- Born: June 8, 1946 (age 80) Athens, Greece
- Education: National Technical University of Athens
- Occupations: Founder & Owner of Dynagas Lng Partners Lp Owner of Dynacom Tankers
- Spouse: Alexandra Prokopiou
- Children: 4 daughters

= George Prokopiou =

Greek ship owner

George J. Prokopiou (born 1946) is a billionaire Greek shipowner, founder of Dynacom Tankers, Sea Traders and Dynagas.

==Early life==
George J. Prokopiou was born in Athens in 1946. He holds a Civil Engineering degree from the National Technical University of Athens.

==Career==
Prokopiou bought his first ship in 1971, a 55,000-tonne tanker, Pennsylvania. He is the founder of Dynacom Tankers (established in 1991), Sea Traders and Dynagas. In February 2025, the Dynacom Tankers fleet encompassed 64 vessels, the Sea Traders company had a fleet of 5 bulk carriers and Dynagas had a fleet of 21 LNG carriers. In total his current fleet stands at 91 vessels. George Prokopiou is overseeing a newbuilding program for 88 vessels.

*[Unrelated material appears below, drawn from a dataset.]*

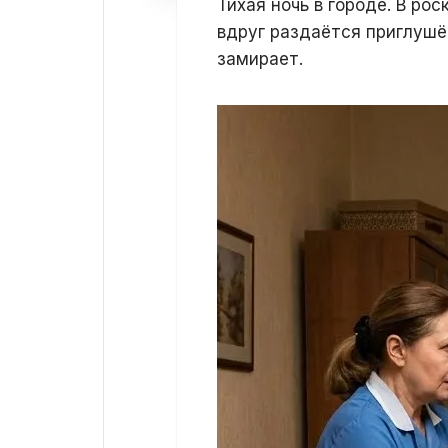
Тихая ночь в городе. В р
вдруг раздаётся приглушё
замирает.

In February 2025 he acquired the entire share capital of the Astir Palace Vouliagmeni hotel group.

In March 2015, he had a net worth of $2 billion, and a fleet of 89 ships, according to Bloomberg.

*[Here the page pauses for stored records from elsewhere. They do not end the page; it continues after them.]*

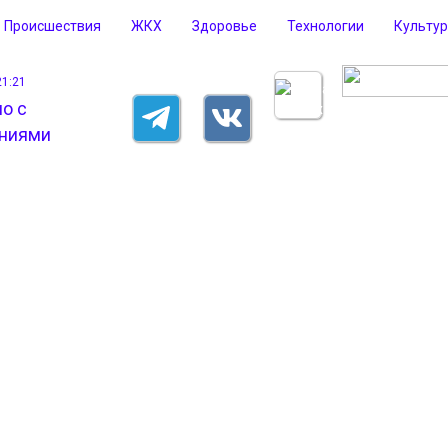
Происшествия
ЖКХ
Здоровье
Технологии
Культу
21:21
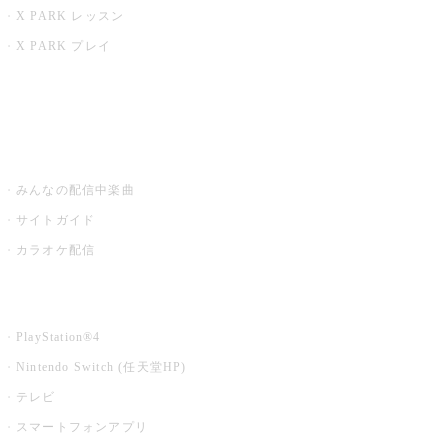
X PARK レッスン
X PARK プレイ
みるハコ
うたスキ ミュージックポスト
みんなの配信中楽曲
サイトガイド
カラオケ配信
家庭用カラオケ
PlayStation®4
Nintendo Switch (任天堂HP)
テレビ
スマートフォンアプリ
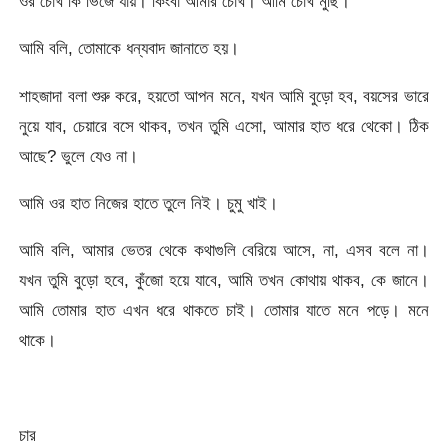
ওর চোখ কি ভিজে যায়। কিংবা আমার চোখ। আমি চোখ মুছি।
আমি বলি, তোমাকে ধন্যবাদ জানাতে হয়।
শাহজাদা বলা শুরু করে, হয়তো আপন মনে, যখন আমি বুড়ো হব, বয়সের ভারে
নুয়ে যাব, চেয়ারে বসে থাকব, তখন তুমি এসো, আমার হাত ধরে থেকো। ঠিক
আছে? ভুলে যেও না।
আমি ওর হাত নিজের হাতে তুলে নিই। চুমু খাই।
আমি বলি, আমার ভেতর থেকে কথাগুলি বেরিয়ে আসে, না, এসব বলে না।
যখন তুমি বুড়ো হবে, কুঁজো হয়ে যাবে, আমি তখন কোথায় থাকব, কে জানে।
আমি তোমার হাত এখন ধরে থাকতে চাই। তোমার যাতে মনে পড়ে। মনে
থাকে।
চার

In 2023 he acquired the Skaramangas Shipyards.

In 2025, Lloyd's List named him number 14 in their list of the Top 100 most influential people in the shipping industry. Prokopiou also appeared in the Top 100 in 2012, 2013, 2014, 2015, 2016, 2017, 2020, 2021 and 2024.

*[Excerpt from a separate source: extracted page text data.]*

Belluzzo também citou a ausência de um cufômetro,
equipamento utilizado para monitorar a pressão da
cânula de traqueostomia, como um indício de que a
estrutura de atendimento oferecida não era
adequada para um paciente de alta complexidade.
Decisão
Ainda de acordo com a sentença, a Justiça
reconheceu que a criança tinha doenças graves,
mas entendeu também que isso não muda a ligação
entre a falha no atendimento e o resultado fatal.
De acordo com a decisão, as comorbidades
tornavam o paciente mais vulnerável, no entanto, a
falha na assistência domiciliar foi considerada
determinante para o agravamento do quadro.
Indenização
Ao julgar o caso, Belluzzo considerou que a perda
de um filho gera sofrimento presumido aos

Forbes estimated Prokopiou net worth at $3.7 billion in 2024 listed at #1046 globally.

==Personal life==
He is married to Alexandra. They have four daughters. As of 2014, Eliza, the eldest works for her father's companies, as does her husband Nick Chrissakis. Ioanna works for her father in dry cargo, and her husband, John Kairis also works in shipping, running Kairis Brothers. Marina works on tanker projects and long-term business, and her husband Tony Lauritzen is CEO of Dynagas LNG Partners. The youngest, Maria-Elena, is the founder and owner of shipping firm, Delos Navigation.